Adoration of the Christ Child by Carl Marr

by danielgerhartz


“The story goes that this magnificent work by Carl Marr was deteriorating in damp storage at the University of Berkeley, California before it was recently given the light of day and beautifully restored.  Now on permanent display at the Wisconsin Museum of Art, this painting (just guessing, roughly 8′ x 14′), is an excellent example of Mr. Marr’s incredible ability to capture light.  The artist’s lyrical arrangement of the heads of the numerous angels has also captivated me as I have studied the work.  The positive and negative interplay of shapes is exquisite, as well as the warm and cool dance that was employed to turn the forms.  Notice the cooling of tone at the top and back of the heads, which creates greater dimension by rounding the head with temperature.  This is truly a great work of Carl’s and will always be a favorite of mine.  However, his magnum opus, ” The Flagellants”, is an even greater achievement of design and scale, which I hope to share with you when I can photograph it upon re-installation in the new museum… until then, I am glad you are enjoying his work as much as I have.”  Daniel Gerhartz

It is important to note that the color used for rounding the forms was blue, a relatively cool color when compared to the warmer colors used in the lit sides of the robes and lit faces of the figures.  A basic principal of representational painting is that warm colors come forward and cool colors recede.  When both cool and warm colors are used on a form together, the illusion created will be one of volume, especially in conjunction with very soft edges.  The illusion of volume in turn creates the impression of space.  Looking again at the painting, it was not arbitrary of Mr. Marr to select blue for the turning of the figures.  He could have used other cool colors, but chose the blue from the background sky, which has a harmonizing effect.  Do you also see the dark blue on the backs and tops of the heads in the partial enlargement?  The value of blue used must match the value of the area in which used.  There is a light blue on the white of the robes where the forms turn, and a very dark blue on the heads in the dark turning areas.  How much more colorful this is than to just use a blackened color to show turning.  Since cool colors recede, it is much better in the turning planes to use a cool color with the correct value to create the illusion of volume and form.  The effect is more beautiful and visually stronger.
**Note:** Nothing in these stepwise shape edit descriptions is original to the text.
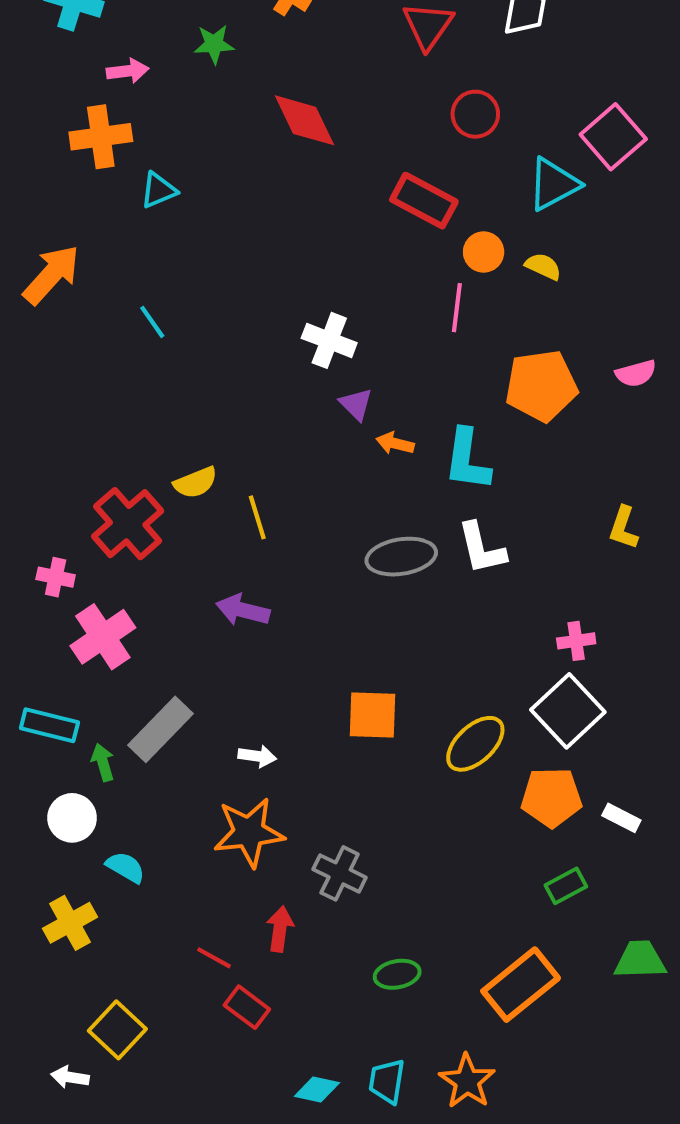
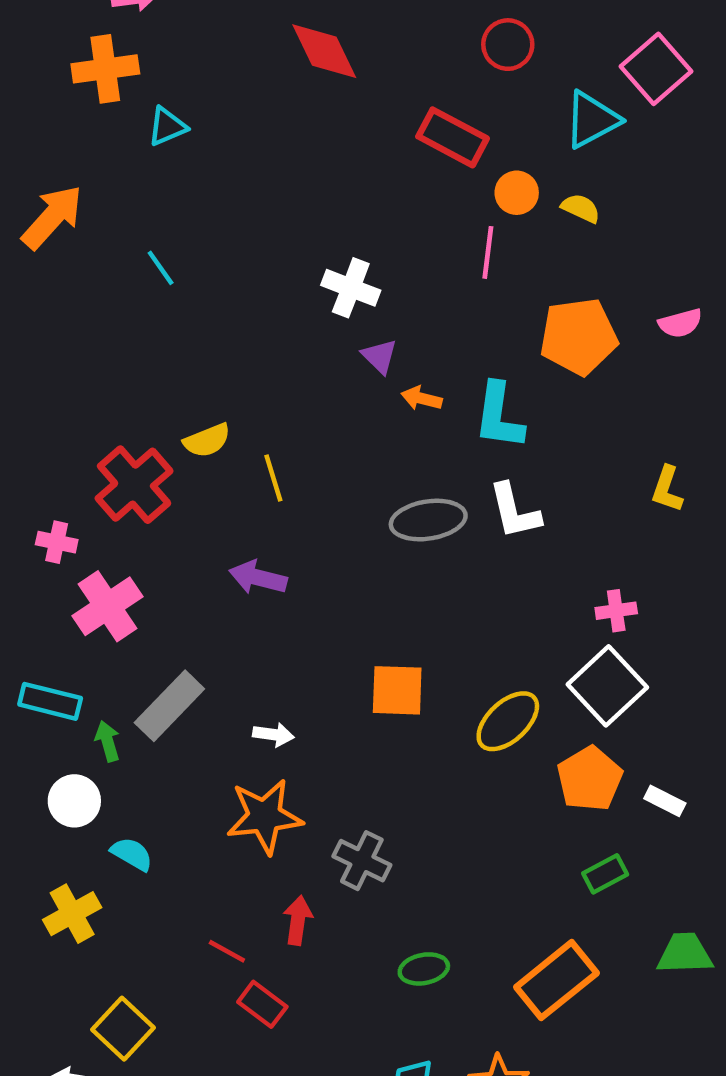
orange pentagon: (551, 797) -> (590, 779), turned -30

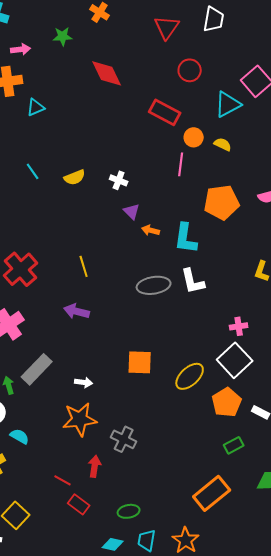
white cross: (351, 288) -> (119, 180), size x0.7
yellow semicircle: (207, 440) -> (75, 177), moved
green ellipse: (424, 969) -> (129, 511), moved

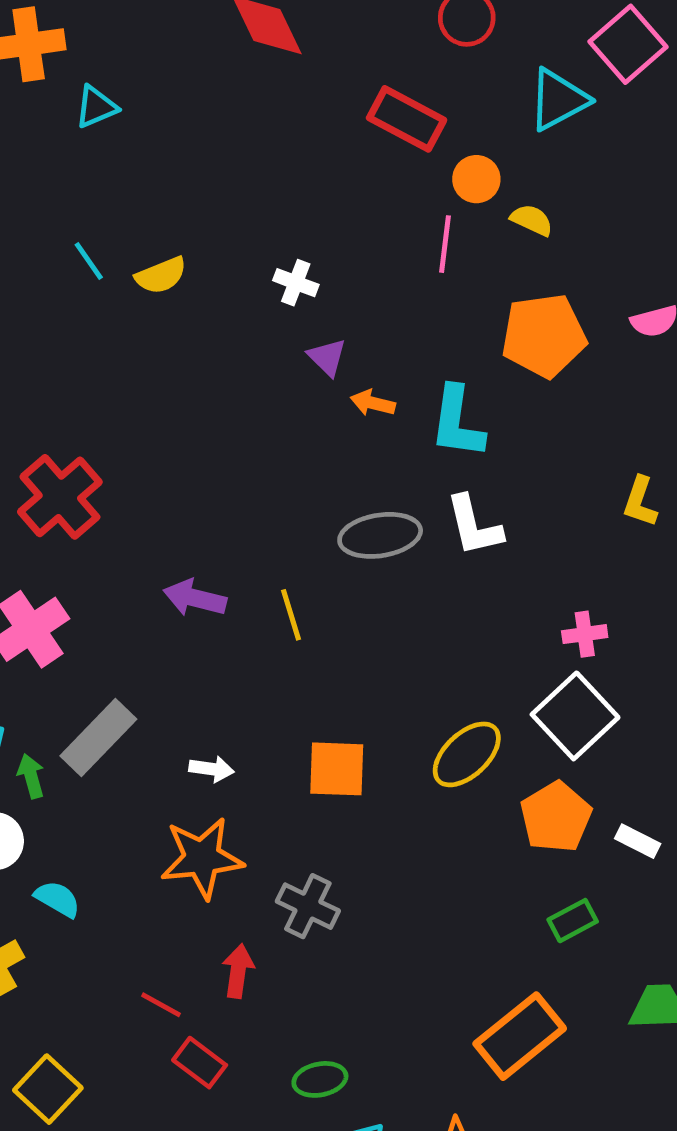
yellow semicircle: (223, 144) -> (532, 220), moved
yellow semicircle: (75, 177) -> (161, 275), moved
yellow line: (84, 266) -> (291, 615), moved
orange square: (140, 362) -> (337, 769), moved

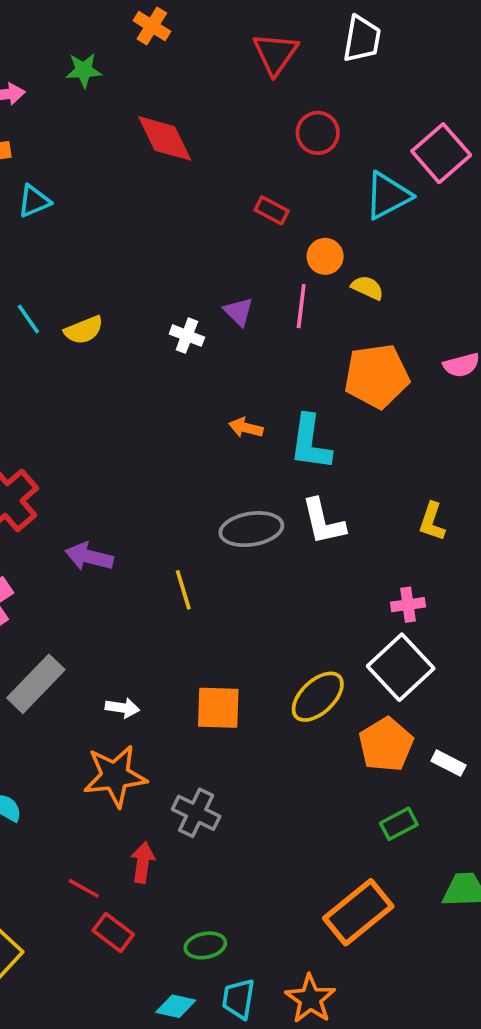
red rectangle: (407, 119) -> (272, 210), size x0.6
purple triangle: (327, 357) -> (238, 312), moved
yellow L-shape: (640, 502) -> (432, 522), moved
purple arrow: (195, 598) -> (89, 557), moved

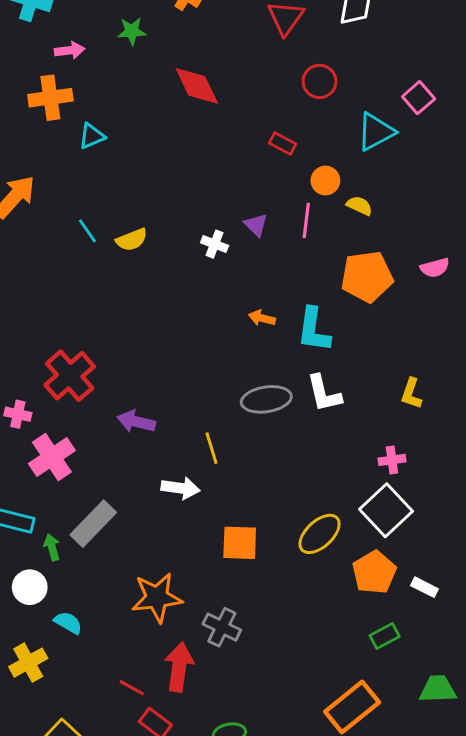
pink square: (441, 153) -> (419, 98), size x0.7
white arrow: (122, 708) -> (181, 488), moved, size x1.4
red arrow: (143, 863) -> (179, 667), size x1.5

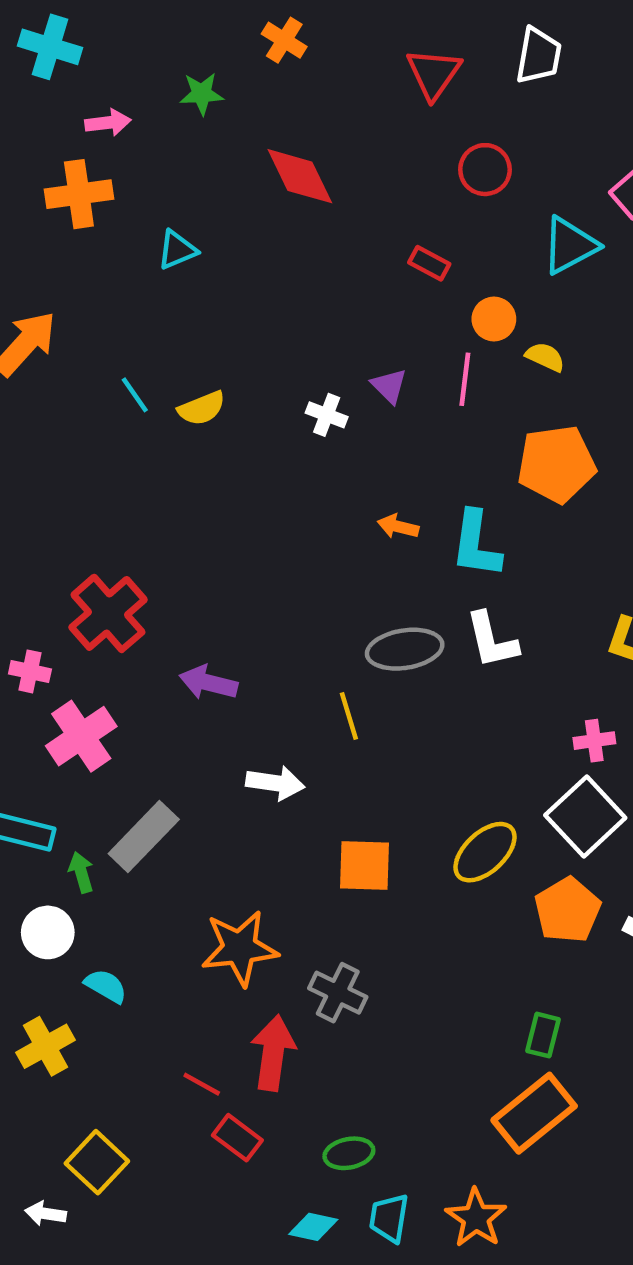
cyan triangle: (92, 136) -> (177, 250), moved
yellow line: (212, 448) -> (349, 716), moved
green rectangle: (385, 636) -> (543, 1035), moved, turned -48

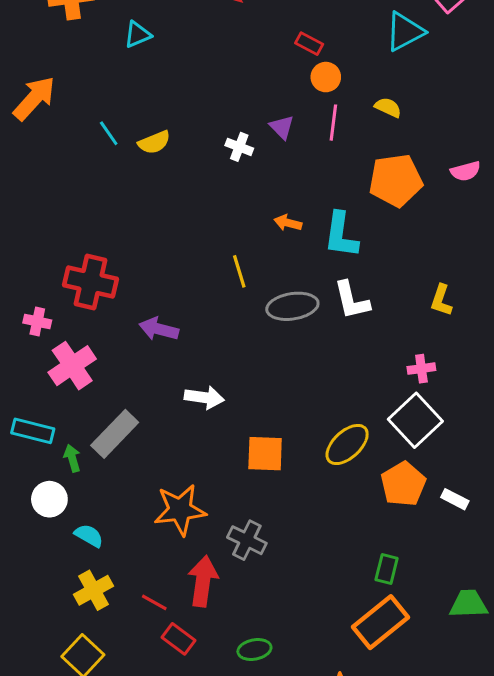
orange circle: (494, 319) -> (326, 77), moved
red cross: (108, 613) -> (90, 282), turned -36
yellow line: (349, 716) -> (239, 271), moved
yellow cross: (46, 1046) -> (93, 590), moved

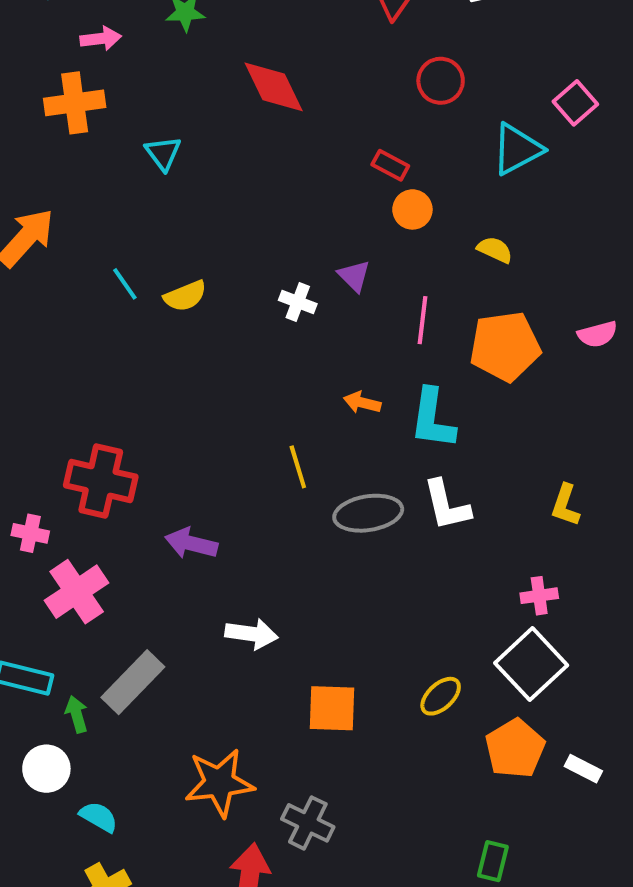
cyan triangle: (138, 35) -> (163, 153), turned -44
pink line: (333, 123) -> (422, 320), moved
yellow ellipse: (347, 445) -> (441, 696), size x0.7

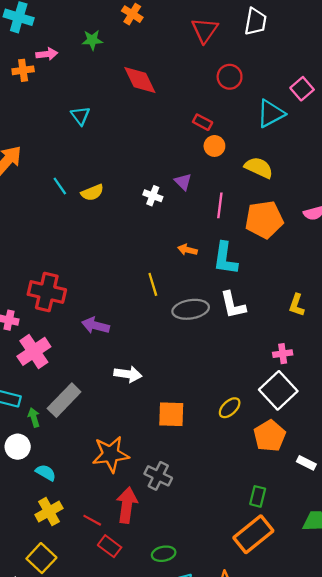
orange cross: (75, 103) -> (23, 70), moved, size x0.7
yellow semicircle: (495, 250) -> (259, 168), size x1.5
white rectangle: (583, 769) -> (306, 463), moved

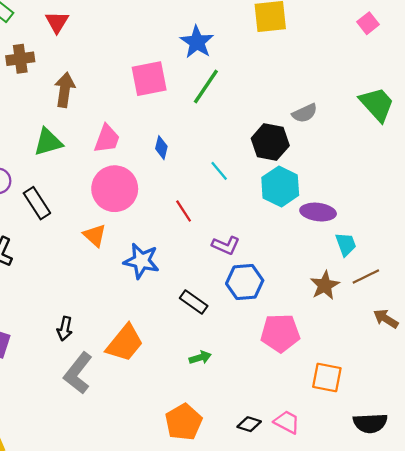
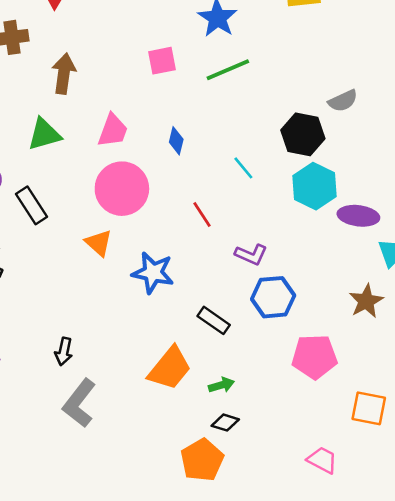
pink square: (149, 79) -> (162, 61), size x0.7
green line: (206, 86) -> (228, 70), turned 33
orange trapezoid: (125, 343) -> (170, 368), moved
black diamond: (249, 424) -> (225, 423), moved

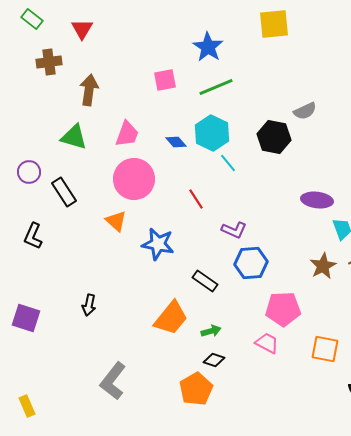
green triangle: (44, 134) -> (74, 137), turned 32
blue diamond: (176, 141) -> (176, 142), turned -55
cyan hexagon: (314, 186) -> (212, 133), moved
gray L-shape: (79, 403) -> (113, 381), moved
pink trapezoid: (322, 460) -> (267, 343), moved

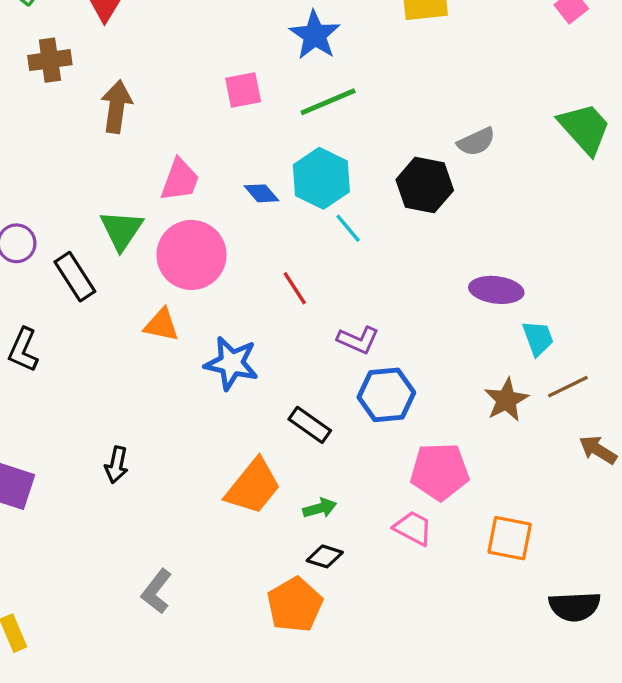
green triangle: (74, 137) -> (122, 230), moved, turned 48
orange triangle: (116, 221) -> (161, 325), turned -30
gray L-shape: (113, 381) -> (156, 591), size x0.7

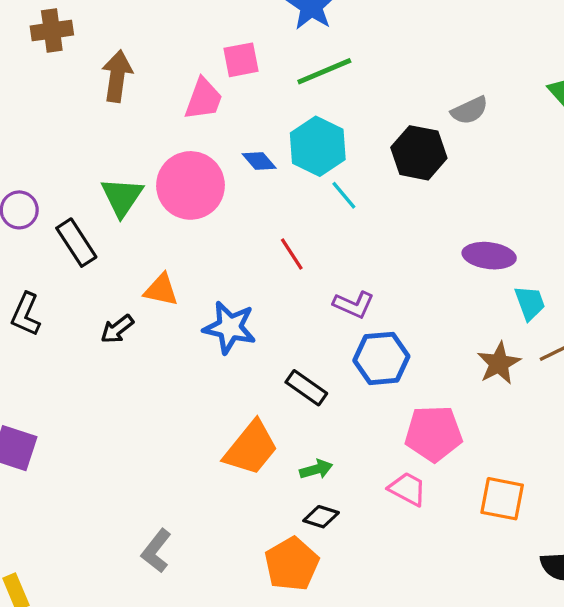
pink trapezoid: (180, 180) -> (204, 99), moved
pink circle: (191, 255) -> (191, 185), moved
black arrow: (117, 465) -> (117, 329), moved, turned 40

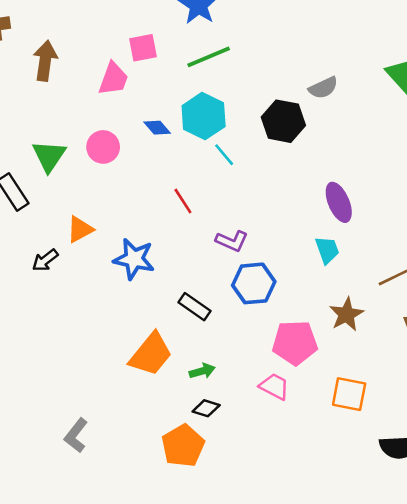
pink circle: (191, 185) -> (103, 147), size x0.6
purple ellipse: (489, 256) -> (339, 202), turned 60
orange triangle: (161, 290) -> (80, 229), turned -40
cyan trapezoid: (530, 303) -> (327, 250), moved
brown star: (499, 363) -> (346, 314), moved

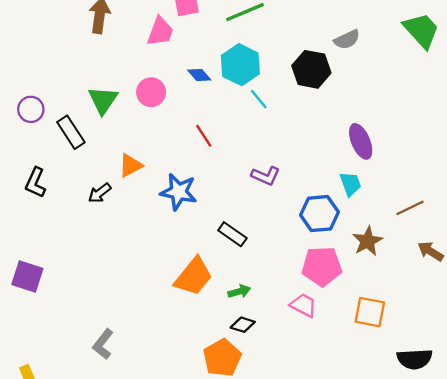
red line: (183, 201) -> (204, 136), moved
blue hexagon: (254, 283) -> (319, 214), moved
gray L-shape: (76, 435) -> (103, 344), moved

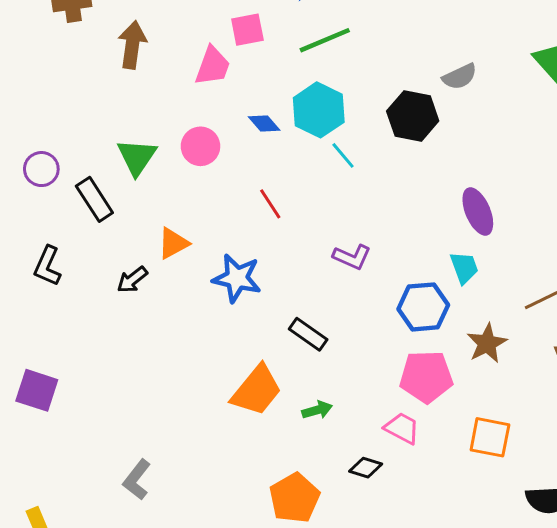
black diamond: (243, 325) -> (366, 468), moved

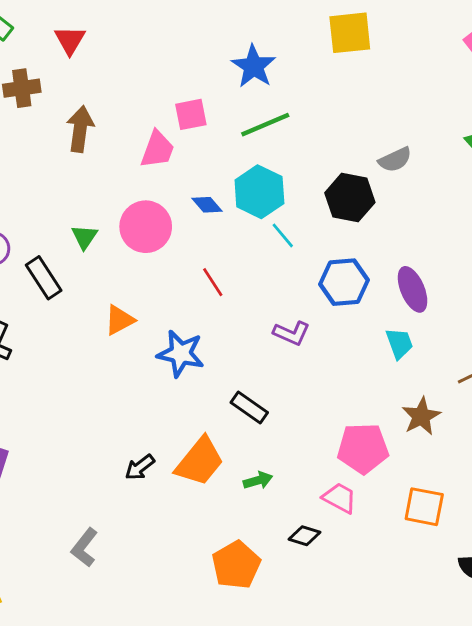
pink circle: (200, 146) -> (146, 227), size x1.4
green triangle: (137, 157) -> (84, 237), size x0.7
black arrow: (132, 280) -> (140, 467), moved
blue hexagon: (423, 307) -> (344, 282), moved

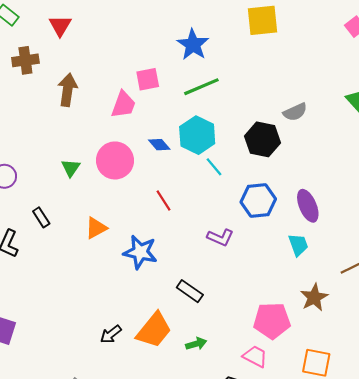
black rectangle: (44, 278) -> (41, 217), moved, size x0.7

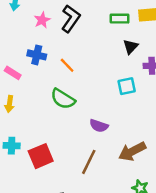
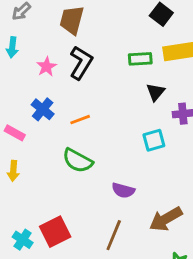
blue cross: (37, 55) -> (43, 109), turned 30
orange line: (67, 65) -> (80, 120), turned -63
cyan cross: (12, 146) -> (23, 240), moved, turned 35

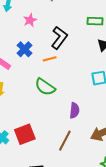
black L-shape: (81, 63) -> (59, 38), moved
purple semicircle: (123, 190) -> (74, 110), turned -105

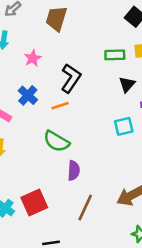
purple semicircle: (74, 110) -> (74, 170), moved

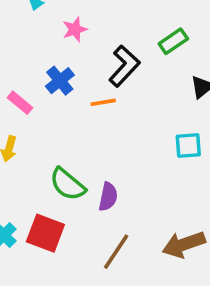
green rectangle: (115, 55) -> (173, 41), moved, turned -42
green semicircle: (56, 141) -> (68, 184), moved
red square: (34, 202) -> (45, 233), turned 36

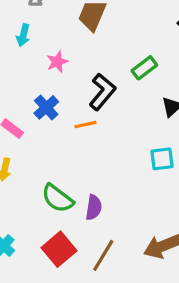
red square: (45, 233) -> (59, 249), moved, turned 32

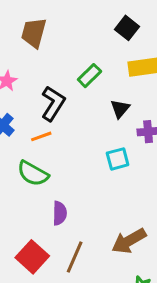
green semicircle: (57, 198) -> (33, 174), moved

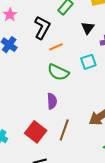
orange line: (41, 136) -> (56, 47), moved
green semicircle: (33, 174) -> (58, 72), moved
Looking at the advice given by David Leffel in his book “Oil Painting Secrets From a Master,” he says that when starting a painting, one should immediately put some colors on the foreground objects, and then mix up a color for the background.  His advice is to mix up the background color from the foreground colors, being careful to give it a cool bias so that it recedes and does not compete with the foreground.  He then always uses some of his background color on the turning planes of the foreground objects, just like Carl Marr has demonstrated.  David Leffel states that some background color on the turning planes immediately creates a sense of air and space in the painting.  Following this advice also ensures color harmony between the background and foreground objects.

Since painting is an applied art, all that I need to do is to put this into practice to really learn this principal and make it automatic in my paintings.  Understanding how to paint only comes with study and being willing to take risks while painting.  Always painting the same way will ensure that no learning takes place.  Risk everything to create better paintings!  As we do that, we gain understanding and begin to see like an artist.